New rules that this lesson has taught me:
- When going out to dinner, or any meal in fact, get one of the healthiest options on the menu! These may be 3 or 4 dollars more expensive, but it's worth it. Instead of seeing going out as a cheat meal, just think of it as, "Hey! I can buy a really healthy and well put together meal that I couldn't do myself." This applies to any and every restaurant I go to. If I get a salad, get an actual HEALTHY salad. None of this "Fried chicken salad with cheese and heavy dressing." No.
- Exercise is NOT enough alone. Eating well (I don't like the term 'diet.' It sounds restrictive and depressing.') is a huge factor.
- Yes, there will be times when I slip up on exercise or eating right, but I can't kick myself for it. I'm only human, and people make mistakes. Just don't make a habit out of it.
I have also learned I have been doing my cardio exercises a little off. I should put the resistance and stuff lower on the eliptical, otherwise I'll build alot of muscle in my calves (which I have been noticing and is annoying). Instead, do the same time (30 minutes, 2 times a day but instead of at say resistance, 5 and 8, do resistance 2 and 4) It will do a better job of leaning the muscle, not building bulk.
I also need to work up on getting better at running and jogging. It's a great way to slim down.
I have PLENTY of time for exercise, so here's what my modified schedule will be.
MONDAY: Ultimate Conditioning Class at UTA 12:00-12:50, exercise in gym 1:30-2:45
TUESDAY: Gym and/or walk for 2 hours a day, possibly one hour exercise in morning and one in evening.
WEDNESDAY: Pilates Class at UTA 12:00-12:50, exercise in gym 1:30-2:45
THURSDAY: Same for Tuesday
FRIDAY: Same for Tuesday and Thursday
SATURDAY: Pilates DVD at home for 30 minutes, gym for 1.5 hours
SUNDAY: Pretty much same as other days at home. Gym and/or walk
There might be one day of rest if I need it, but honestly, this is pretty much what I do every week (or at least have been doing) I just need to focus on the eating better consistently.

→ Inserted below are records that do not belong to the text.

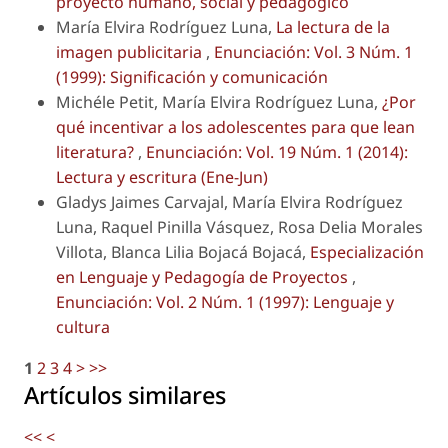
proyecto humano, social y pedagógico
María Elvira Rodríguez Luna,
La lectura de la
imagen publicitaria
,
Enunciación: Vol. 3 Núm. 1
(1999): Significación y comunicación
Michéle Petit, María Elvira Rodríguez Luna,
¿Por
qué incentivar a los adolescentes para que lean
literatura?
,
Enunciación: Vol. 19 Núm. 1 (2014):
Lectura y escritura (Ene-Jun)
Gladys Jaimes Carvajal, María Elvira Rodríguez
Luna, Raquel Pinilla Vásquez, Rosa Delia Morales
Villota, Blanca Lilia Bojacá Bojacá,
Especialización
en Lenguaje y Pedagogía de Proyectos
,
Enunciación: Vol. 2 Núm. 1 (1997): Lenguaje y
cultura
1
2
3
4
>
>>
Artículos similares
<<
<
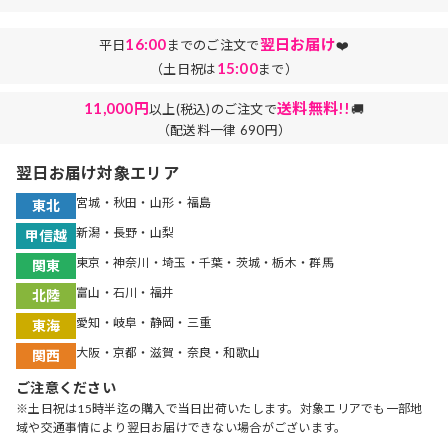
16:00
翌日お届け
平日
までのご注文で
❤️
15:00
（土日祝は
まで）
11,000円
送料無料!!
以上(税込)のご注文で
🚚
（配送料一律 690円）
翌日お届け対象エリア
宮城・秋田・山形・福島
東北
新潟・長野・山梨
甲信越
東京・神奈川・埼玉・千葉・茨城・栃木・群馬
関東
富山・石川・福井
北陸
愛知・岐阜・静岡・三重
東海
大阪・京都・滋賀・奈良・和歌山
関西
ご注意ください
※土日祝は15時半迄の購入で当日出荷いたします。対象エリアでも一部地
域や交通事情により翌日お届けできない場合がございます。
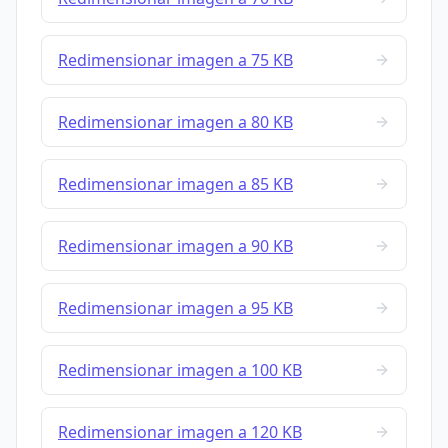
Redimensionar imagen a 75 KB
Redimensionar imagen a 80 KB
Redimensionar imagen a 85 KB
Redimensionar imagen a 90 KB
Redimensionar imagen a 95 KB
Redimensionar imagen a 100 KB
Redimensionar imagen a 120 KB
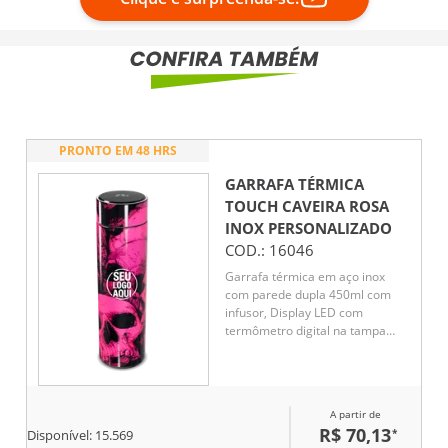
PRONTO EM 48 HRS
GARRAFA TÉRMICA
TOUCH CAVEIRA ROSA
INOX
PERSONALIZADO
COD.:
16046
Garrafa térmica em aço inox
com parede dupla 450ml com
infusor, Display LED com
termômetro digital na tampa
para indicar a temperatura do
líquido, Conserva líquido quente
por até 5 horas e líquido frio até
7 horas
A partir de
R$ 70,13
*
Disponível:
15.569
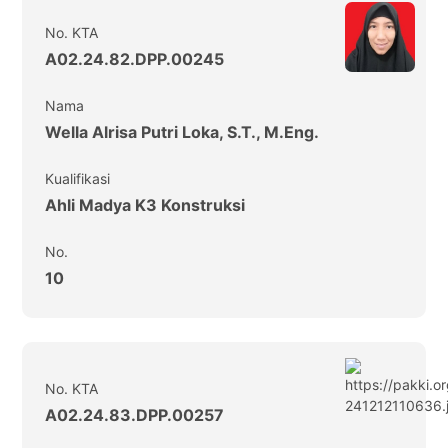
No. KTA
A02.24.82.DPP.00245
Nama
Wella Alrisa Putri Loka, S.T., M.Eng.
Kualifikasi
Ahli Madya K3 Konstruksi
No.
10
No. KTA
A02.24.83.DPP.00257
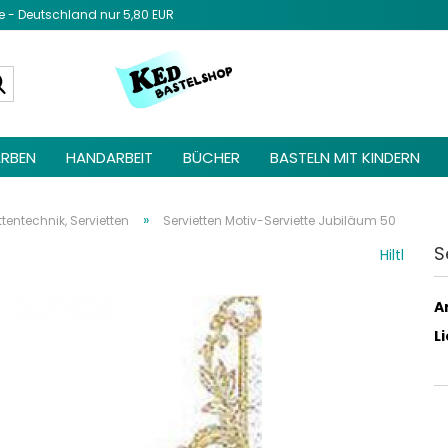
- Deutschland nur 5,80 EUR
Diesen Text 
Admin unter 
Suche...
Elemente ->
be
RBEN
HANDARBEIT
BÜCHER
BASTELN MIT KINDERN
»
ttentechnik, Servietten
Servietten Motiv-Serviette Jubiläum 50
S
Hiltl
Ar
L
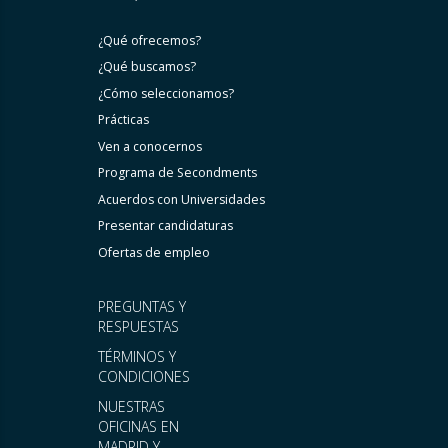
¿Qué ofrecemos?
¿Qué buscamos?
¿Cómo seleccionamos?
Prácticas
Ven a conocernos
Programa de Secondments
Acuerdos con Universidades
Presentar candidaturas
Ofertas de empleo
PREGUNTAS Y
RESPUESTAS
TÉRMINOS Y
CONDICIONES
NUESTRAS
OFICINAS EN
MADRID Y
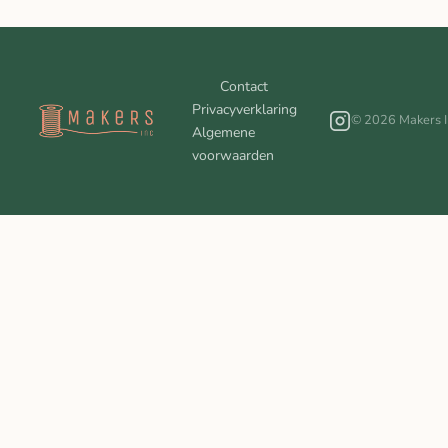
Contact
Privacyverklaring
© 2026 Makers I
Algemene
voorwaarden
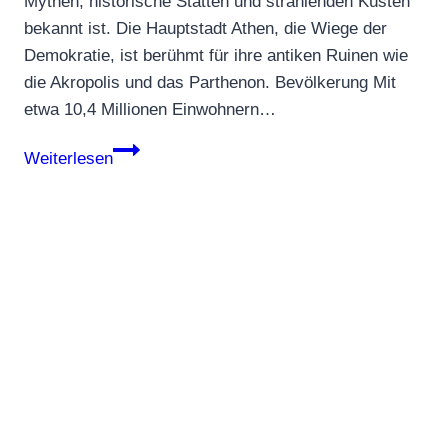
Mythen, historische Stätten und strahlenden Küsten
bekannt ist. Die Hauptstadt Athen, die Wiege der
Demokratie, ist berühmt für ihre antiken Ruinen wie
die Akropolis und das Parthenon. Bevölkerung Mit
etwa 10,4 Millionen Einwohnern…
Griechenland
Weiterlesen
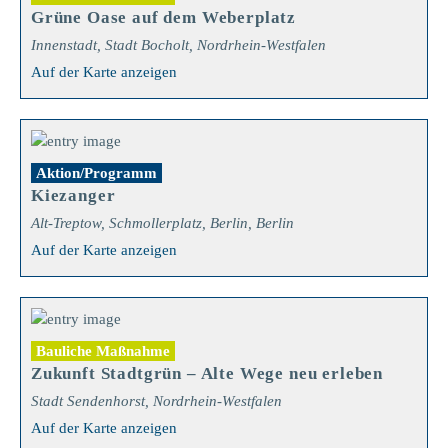
Grüne Oase auf dem Weberplatz
Innenstadt, Stadt Bocholt, Nordrhein-Westfalen
Auf der Karte anzeigen
Aktion/Programm
Kiezanger
Alt-Treptow, Schmollerplatz, Berlin, Berlin
Auf der Karte anzeigen
Bauliche Maßnahme
Zukunft Stadtgrün – Alte Wege neu erleben
Stadt Sendenhorst, Nordrhein-Westfalen
Auf der Karte anzeigen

The gym workouts at UTA are pretty much this...
- 2 miles on the track to warm up (this is alternating of power walking and jogging)
- Some weights
- Rowing for 20 minutes or so
- 2 or 3 miles on the bike or eliptical, whichever I feel like
- Another mile on the track if I have time
- End with stretching
The gym workouts at the apartment are pretty much the same each time...
- 3 miles on eliptical
- weights for 15 minutes
- lunges and stretches for 15 minutes
- 3 miles on eliptical
- stretch it out when I get home to apartment
For my walks, or jogs or whatever, I walk to/through Overton Park right by the complex. There are two different routes that I've clocked at 2.5 miles or 4 miles. Just depends whichever I feel like for the day, preferably the 4 if I have time.
So, that's my update and little insight into what my routine is. Like I said, exercise isn't the issue, just the eating better!